UC Berkeley graduate fellowship in Chauncey Bailey’s honor solicits donations
By Mary Fricker
The Chauncey Bailey Project
The Chauncey Bailey Graduate Fellowship, established in 2012 by J-School lecturer Alan Mutter, is named for Chauncey Wendell Bailey Jr., the editor of the weekly Oakland Post, who was murdered on Aug. 2, 2007, while reporting on a story regarding the suspicious activities of the Your Black Muslim Bakery. His murder, at 57, was the most recent killing of a U.S. journalist since 1993, and one of the most prominent since the 1985 murder of Chinese-American journalist Henry Liu by Taiwanese intelligence agents, and the 1976 car-bombing death of Don Bolles.
Recipients will be students who demonstrate the potential for leadership in promoting cross-cultural understanding, or who seek to use journalism to shed light on racial and ethnic injustice.

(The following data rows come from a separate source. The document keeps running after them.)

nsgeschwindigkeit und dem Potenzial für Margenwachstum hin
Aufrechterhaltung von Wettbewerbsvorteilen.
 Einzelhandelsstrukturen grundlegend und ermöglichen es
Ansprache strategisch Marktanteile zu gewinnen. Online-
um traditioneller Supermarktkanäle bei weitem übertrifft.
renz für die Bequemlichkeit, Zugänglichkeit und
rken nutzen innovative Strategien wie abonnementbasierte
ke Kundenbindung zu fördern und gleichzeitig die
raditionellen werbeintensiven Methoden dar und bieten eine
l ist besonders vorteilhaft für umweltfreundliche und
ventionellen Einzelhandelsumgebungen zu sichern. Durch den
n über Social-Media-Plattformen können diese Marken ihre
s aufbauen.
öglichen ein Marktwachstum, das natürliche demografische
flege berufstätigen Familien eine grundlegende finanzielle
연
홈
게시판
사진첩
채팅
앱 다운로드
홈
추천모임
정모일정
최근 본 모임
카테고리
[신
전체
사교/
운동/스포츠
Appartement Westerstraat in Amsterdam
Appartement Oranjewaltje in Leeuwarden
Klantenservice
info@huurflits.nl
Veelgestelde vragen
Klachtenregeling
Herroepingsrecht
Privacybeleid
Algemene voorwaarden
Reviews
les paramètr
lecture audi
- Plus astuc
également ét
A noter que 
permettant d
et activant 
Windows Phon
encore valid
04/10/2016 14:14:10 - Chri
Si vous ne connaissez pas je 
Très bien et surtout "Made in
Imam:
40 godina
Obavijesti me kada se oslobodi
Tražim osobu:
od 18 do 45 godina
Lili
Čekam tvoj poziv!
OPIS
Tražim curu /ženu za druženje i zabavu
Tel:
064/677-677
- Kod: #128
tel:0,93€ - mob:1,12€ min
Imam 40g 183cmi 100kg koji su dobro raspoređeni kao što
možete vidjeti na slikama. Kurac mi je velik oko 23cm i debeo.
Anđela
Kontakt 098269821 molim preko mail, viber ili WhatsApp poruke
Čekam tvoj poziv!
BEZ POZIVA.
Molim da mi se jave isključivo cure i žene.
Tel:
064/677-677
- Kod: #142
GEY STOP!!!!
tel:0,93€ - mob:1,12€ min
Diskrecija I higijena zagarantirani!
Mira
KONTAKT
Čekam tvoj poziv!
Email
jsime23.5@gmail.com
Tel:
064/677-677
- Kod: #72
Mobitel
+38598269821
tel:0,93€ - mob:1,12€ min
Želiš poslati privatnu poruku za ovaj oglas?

For more information, see the award-winning documentary “A Late Day in Oakland,” directed by J-School alum Zachary Stauffer (‘08); Killing the Messenger, by J-School lecturer Thomas Peele, who called Bailey’s murder “one of the most blatant attacks on the First Amendment and free speech in American history,” and The Chauncey Bailey Project, an award-winning investigative project by reporters and editors from across the Bay Area who knew him. The project proved their motto “You can’t kill a story by killing a journalist.”